- WHAT YOU NEED TO DO: Search each line below for the word "header" and list those that contain it.

- Records from a dataset:
■ ■ ■ ■
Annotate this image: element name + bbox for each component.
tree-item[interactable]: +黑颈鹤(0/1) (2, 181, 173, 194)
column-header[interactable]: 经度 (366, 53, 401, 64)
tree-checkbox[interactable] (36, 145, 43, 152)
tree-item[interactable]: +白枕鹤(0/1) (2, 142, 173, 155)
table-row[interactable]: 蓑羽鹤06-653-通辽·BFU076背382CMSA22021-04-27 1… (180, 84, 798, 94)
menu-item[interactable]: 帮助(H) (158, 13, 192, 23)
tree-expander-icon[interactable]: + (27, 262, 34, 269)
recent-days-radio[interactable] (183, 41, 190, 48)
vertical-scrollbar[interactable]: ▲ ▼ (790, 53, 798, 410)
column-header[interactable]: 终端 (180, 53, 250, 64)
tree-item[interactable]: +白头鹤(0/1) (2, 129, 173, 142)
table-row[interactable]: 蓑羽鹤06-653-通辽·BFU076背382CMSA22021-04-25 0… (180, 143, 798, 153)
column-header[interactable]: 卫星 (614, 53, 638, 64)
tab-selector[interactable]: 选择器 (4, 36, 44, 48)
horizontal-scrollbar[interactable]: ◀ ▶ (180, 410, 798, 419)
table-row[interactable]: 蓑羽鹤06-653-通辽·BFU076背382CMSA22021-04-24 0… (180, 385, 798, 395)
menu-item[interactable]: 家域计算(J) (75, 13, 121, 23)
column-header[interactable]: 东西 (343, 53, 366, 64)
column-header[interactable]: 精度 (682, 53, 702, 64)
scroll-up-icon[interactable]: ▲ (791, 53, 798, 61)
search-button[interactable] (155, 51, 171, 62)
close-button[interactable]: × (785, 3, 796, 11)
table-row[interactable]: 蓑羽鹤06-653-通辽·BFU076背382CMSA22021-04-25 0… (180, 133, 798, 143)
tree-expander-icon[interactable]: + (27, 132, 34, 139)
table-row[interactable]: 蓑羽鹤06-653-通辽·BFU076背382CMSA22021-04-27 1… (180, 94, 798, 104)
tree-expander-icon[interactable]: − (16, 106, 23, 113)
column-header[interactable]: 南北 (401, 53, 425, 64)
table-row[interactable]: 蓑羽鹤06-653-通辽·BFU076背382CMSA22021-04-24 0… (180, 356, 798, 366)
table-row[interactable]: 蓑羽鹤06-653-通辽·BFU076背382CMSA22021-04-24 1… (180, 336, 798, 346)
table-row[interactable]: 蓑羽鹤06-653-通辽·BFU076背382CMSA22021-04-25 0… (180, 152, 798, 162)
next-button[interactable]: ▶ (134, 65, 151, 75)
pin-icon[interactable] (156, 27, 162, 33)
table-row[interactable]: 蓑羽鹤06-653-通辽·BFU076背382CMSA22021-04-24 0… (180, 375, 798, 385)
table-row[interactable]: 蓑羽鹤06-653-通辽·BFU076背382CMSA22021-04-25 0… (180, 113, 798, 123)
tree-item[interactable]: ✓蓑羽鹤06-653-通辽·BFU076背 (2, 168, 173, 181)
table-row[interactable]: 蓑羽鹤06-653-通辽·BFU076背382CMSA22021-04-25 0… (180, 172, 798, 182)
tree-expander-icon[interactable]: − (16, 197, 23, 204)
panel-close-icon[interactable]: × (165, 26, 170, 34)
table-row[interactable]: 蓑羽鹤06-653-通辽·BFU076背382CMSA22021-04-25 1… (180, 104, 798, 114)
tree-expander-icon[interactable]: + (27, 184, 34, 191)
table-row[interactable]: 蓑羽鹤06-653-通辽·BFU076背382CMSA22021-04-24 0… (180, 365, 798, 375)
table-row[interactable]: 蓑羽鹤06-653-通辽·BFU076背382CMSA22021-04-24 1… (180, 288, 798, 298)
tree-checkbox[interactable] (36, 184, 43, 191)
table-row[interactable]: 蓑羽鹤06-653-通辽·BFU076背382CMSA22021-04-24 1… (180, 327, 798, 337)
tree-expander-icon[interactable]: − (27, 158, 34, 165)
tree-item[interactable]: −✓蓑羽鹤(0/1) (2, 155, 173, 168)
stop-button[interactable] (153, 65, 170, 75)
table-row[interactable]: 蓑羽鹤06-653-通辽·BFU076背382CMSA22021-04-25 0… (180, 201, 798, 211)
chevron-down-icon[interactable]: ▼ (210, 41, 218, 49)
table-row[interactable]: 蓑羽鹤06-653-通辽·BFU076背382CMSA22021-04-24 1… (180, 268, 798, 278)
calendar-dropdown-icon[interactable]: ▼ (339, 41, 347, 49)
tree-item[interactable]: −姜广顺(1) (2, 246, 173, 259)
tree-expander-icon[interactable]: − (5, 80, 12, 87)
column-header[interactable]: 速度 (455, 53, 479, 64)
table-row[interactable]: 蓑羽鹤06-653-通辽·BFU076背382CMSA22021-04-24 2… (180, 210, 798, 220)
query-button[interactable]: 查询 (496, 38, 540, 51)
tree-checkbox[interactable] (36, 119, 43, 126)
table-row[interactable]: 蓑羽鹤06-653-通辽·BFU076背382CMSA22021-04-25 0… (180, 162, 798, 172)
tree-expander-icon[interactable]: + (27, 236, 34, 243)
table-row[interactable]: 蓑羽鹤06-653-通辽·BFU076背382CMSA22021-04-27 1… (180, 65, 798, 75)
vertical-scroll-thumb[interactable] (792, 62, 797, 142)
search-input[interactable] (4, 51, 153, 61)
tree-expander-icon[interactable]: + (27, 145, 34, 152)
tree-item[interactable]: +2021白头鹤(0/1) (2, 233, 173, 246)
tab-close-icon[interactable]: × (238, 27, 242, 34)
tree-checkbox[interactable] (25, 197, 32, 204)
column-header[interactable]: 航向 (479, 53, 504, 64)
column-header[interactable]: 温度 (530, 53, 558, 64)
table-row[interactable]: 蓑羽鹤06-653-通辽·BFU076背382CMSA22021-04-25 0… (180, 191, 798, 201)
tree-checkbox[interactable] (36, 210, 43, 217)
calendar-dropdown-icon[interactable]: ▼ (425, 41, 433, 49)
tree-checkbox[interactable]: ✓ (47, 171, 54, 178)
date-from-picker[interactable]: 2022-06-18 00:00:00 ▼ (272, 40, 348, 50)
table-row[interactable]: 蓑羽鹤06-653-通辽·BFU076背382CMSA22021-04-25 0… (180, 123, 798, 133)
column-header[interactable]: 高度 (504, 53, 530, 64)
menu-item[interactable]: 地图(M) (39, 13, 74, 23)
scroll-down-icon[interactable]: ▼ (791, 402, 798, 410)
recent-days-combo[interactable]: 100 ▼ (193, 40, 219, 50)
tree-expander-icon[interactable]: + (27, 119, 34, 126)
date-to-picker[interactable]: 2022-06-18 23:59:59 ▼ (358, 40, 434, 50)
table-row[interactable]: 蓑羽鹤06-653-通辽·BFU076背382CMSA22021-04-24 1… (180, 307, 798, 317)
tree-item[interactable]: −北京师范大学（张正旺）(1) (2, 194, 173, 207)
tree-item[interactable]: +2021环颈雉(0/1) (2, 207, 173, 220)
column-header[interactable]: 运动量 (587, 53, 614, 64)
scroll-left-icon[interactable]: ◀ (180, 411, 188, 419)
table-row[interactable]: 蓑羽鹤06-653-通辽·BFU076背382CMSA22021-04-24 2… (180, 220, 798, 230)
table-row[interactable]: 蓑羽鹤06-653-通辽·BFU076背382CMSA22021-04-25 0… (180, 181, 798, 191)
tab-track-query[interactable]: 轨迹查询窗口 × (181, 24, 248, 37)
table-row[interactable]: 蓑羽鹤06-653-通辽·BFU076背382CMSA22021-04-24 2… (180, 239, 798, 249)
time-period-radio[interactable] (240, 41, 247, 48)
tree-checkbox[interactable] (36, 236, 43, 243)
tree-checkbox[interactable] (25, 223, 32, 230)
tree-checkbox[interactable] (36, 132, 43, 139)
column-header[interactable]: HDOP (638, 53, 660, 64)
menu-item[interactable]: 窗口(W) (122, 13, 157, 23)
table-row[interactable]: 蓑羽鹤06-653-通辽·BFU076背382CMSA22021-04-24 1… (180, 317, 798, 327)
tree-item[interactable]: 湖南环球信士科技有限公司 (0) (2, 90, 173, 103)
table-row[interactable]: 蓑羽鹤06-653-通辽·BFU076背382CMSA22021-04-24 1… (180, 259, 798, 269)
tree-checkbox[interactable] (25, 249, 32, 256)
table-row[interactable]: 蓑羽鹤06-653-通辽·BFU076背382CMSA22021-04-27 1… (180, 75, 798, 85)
■ ■ ■ ■
- YOUR SOLUTION:
column-header[interactable]: 经度 (366, 53, 401, 64)
column-header[interactable]: 终端 (180, 53, 250, 64)
column-header[interactable]: 卫星 (614, 53, 638, 64)
column-header[interactable]: 东西 (343, 53, 366, 64)
column-header[interactable]: 精度 (682, 53, 702, 64)
column-header[interactable]: 南北 (401, 53, 425, 64)
column-header[interactable]: 速度 (455, 53, 479, 64)
column-header[interactable]: 航向 (479, 53, 504, 64)
column-header[interactable]: 温度 (530, 53, 558, 64)
column-header[interactable]: 高度 (504, 53, 530, 64)
column-header[interactable]: 运动量 (587, 53, 614, 64)
column-header[interactable]: HDOP (638, 53, 660, 64)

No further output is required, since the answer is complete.